[Opening Materials provided section]

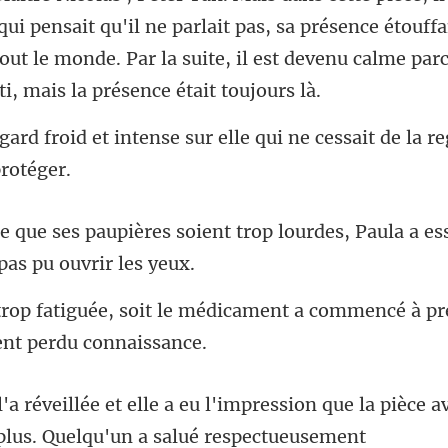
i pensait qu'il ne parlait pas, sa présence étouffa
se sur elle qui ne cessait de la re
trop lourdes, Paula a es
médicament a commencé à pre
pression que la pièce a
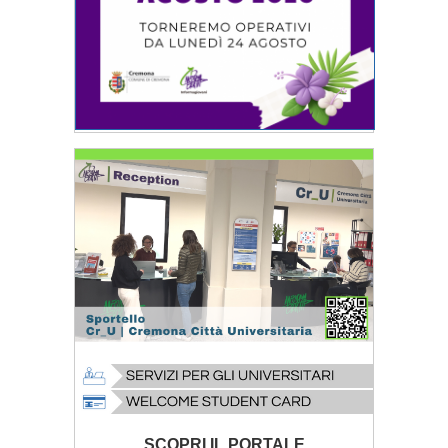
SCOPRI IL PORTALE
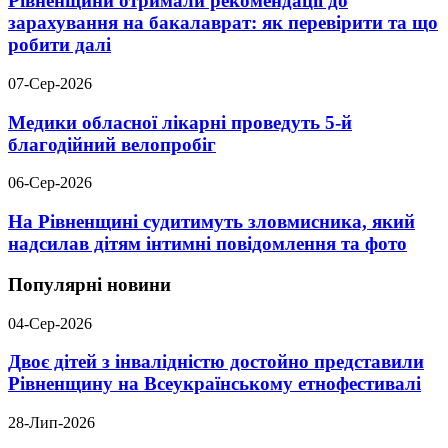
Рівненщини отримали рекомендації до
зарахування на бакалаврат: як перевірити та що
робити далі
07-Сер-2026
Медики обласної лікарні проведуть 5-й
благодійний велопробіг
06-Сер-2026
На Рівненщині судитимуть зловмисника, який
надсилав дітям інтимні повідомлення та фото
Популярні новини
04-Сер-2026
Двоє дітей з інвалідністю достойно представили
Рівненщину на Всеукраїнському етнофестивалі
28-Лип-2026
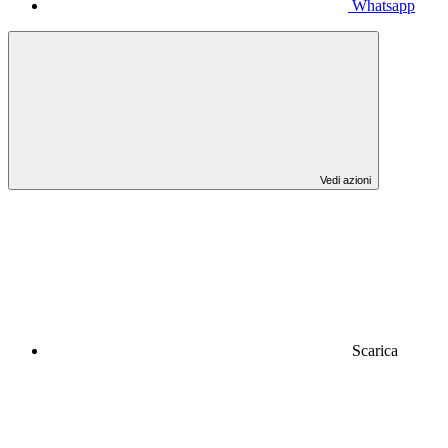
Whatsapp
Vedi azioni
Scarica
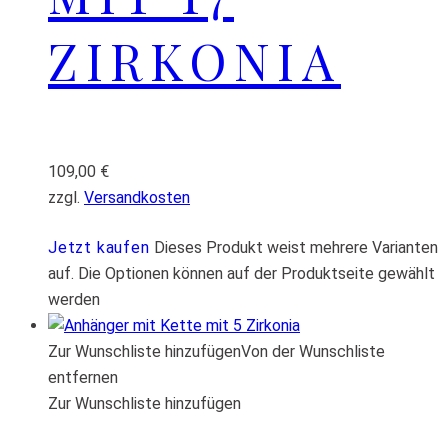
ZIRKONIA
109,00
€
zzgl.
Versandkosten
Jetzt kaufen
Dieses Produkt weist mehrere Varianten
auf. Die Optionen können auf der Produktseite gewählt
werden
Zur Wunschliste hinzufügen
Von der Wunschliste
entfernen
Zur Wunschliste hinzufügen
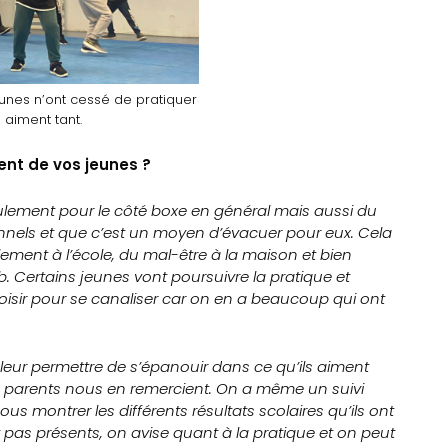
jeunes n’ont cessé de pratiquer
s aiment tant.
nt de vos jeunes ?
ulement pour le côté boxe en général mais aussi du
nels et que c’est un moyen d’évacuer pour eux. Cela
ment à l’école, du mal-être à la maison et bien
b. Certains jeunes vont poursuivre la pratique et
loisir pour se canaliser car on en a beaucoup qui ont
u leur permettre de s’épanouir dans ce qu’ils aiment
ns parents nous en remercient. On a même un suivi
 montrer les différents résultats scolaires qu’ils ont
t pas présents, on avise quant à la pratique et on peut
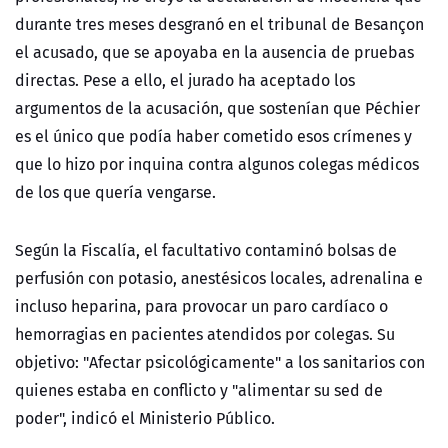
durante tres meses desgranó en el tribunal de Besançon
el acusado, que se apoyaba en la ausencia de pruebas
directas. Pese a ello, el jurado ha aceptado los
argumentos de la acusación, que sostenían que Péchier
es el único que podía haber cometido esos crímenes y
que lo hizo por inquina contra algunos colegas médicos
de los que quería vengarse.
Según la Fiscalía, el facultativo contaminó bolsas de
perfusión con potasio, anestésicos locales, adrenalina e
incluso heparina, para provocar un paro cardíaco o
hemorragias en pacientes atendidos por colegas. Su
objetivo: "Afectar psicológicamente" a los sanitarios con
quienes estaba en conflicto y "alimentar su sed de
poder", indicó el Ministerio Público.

[Closing Materials provided section]

**Exercise goal**
The data above, line by line: transcribe it exactly and drop the pictures.

**Output of the task**
i pensait qu'il ne parlait pas, sa présence étouffa
se sur elle qui ne cessait de la re
trop lourdes, Paula a es
médicament a commencé à pre
pression que la pièce a
SCOPRI IL PORTALE
Рівненщини отримали рекомендації до
зарахування на бакалаврат: як перевірити та що
робити далі
07-Сер-2026
Медики обласної лікарні проведуть 5-й
благодійний велопробіг
06-Сер-2026
На Рівненщині судитимуть зловмисника, який
надсилав дітям інтимні повідомлення та фото
Популярні новини
04-Сер-2026
Двоє дітей з інвалідністю достойно представили
Рівненщину на Всеукраїнському етнофестивалі
28-Лип-2026
Whatsapp
Vedi azioni
Scarica
ZIRKONIA
109,00
€
zzgl.
Versandkosten
Jetzt kaufen
Dieses Produkt weist mehrere Varianten
auf. Die Optionen können auf der Produktseite gewählt
werden
Zur Wunschliste hinzufügen
Von der Wunschliste
entfernen
Zur Wunschliste hinzufügen
jeunes n’ont cessé de pratiquer
s aiment tant.
nt de vos jeunes ?
ulement pour le côté boxe en général mais aussi du
nels et que c’est un moyen d’évacuer pour eux. Cela
ment à l’école, du mal-être à la maison et bien
b. Certains jeunes vont poursuivre la pratique et
loisir pour se canaliser car on en a beaucoup qui ont
u leur permettre de s’épanouir dans ce qu’ils aiment
ns parents nous en remercient. On a même un suivi
 montrer les différents résultats scolaires qu’ils ont
t pas présents, on avise quant à la pratique et on peut
durante tres meses desgranó en el tribunal de Besançon
el acusado, que se apoyaba en la ausencia de pruebas
directas. Pese a ello, el jurado ha aceptado los
argumentos de la acusación, que sostenían que Péchier
es el único que podía haber cometido esos crímenes y
que lo hizo por inquina contra algunos colegas médicos
de los que quería vengarse.
Según la Fiscalía, el facultativo contaminó bolsas de
perfusión con potasio, anestésicos locales, adrenalina e
incluso heparina, para provocar un paro cardíaco o
hemorragias en pacientes atendidos por colegas. Su
objetivo: "Afectar psicológicamente" a los sanitarios con
quienes estaba en conflicto y "alimentar su sed de
poder", indicó el Ministerio Público.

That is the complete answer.